═══ STORED DATA

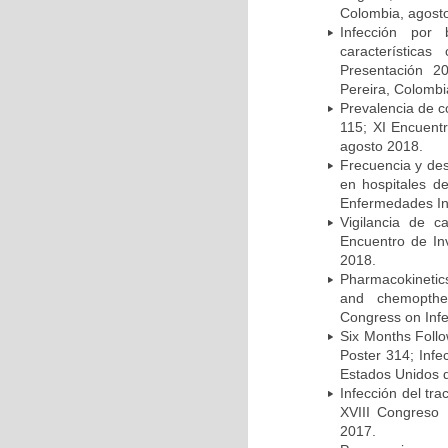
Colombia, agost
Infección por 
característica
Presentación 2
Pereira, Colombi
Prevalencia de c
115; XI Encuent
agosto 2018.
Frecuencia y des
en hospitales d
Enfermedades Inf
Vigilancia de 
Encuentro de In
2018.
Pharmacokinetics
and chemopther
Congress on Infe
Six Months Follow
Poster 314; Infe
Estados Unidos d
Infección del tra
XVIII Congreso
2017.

══════
═══ STORED DATA

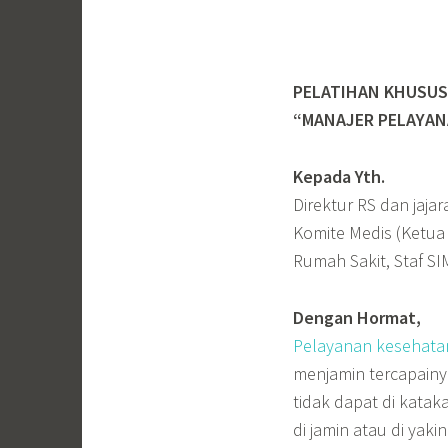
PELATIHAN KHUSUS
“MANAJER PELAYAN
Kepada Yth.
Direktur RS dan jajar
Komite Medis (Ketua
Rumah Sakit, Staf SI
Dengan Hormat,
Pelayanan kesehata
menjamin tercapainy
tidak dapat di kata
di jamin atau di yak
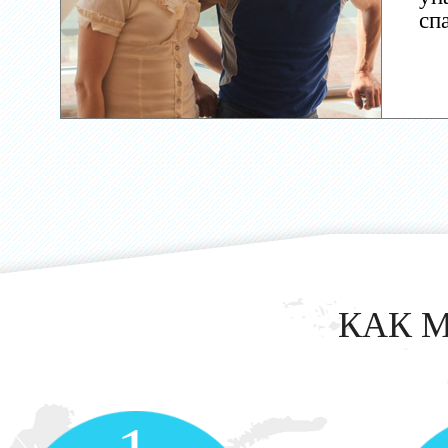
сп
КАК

══════

Taking the records above, retype every line from the one with "Colombia, agost" down to the one with "Infección del tra", exactly and with nothing else.

Colombia, agost
Infección por 
característica
Presentación 2
Pereira, Colombi
Prevalencia de c
115; XI Encuent
agosto 2018.
Frecuencia y des
en hospitales d
Enfermedades Inf
Vigilancia de 
Encuentro de In
2018.
Pharmacokinetics
and chemopther
Congress on Infe
Six Months Follow
Poster 314; Infe
Estados Unidos d
Infección del tra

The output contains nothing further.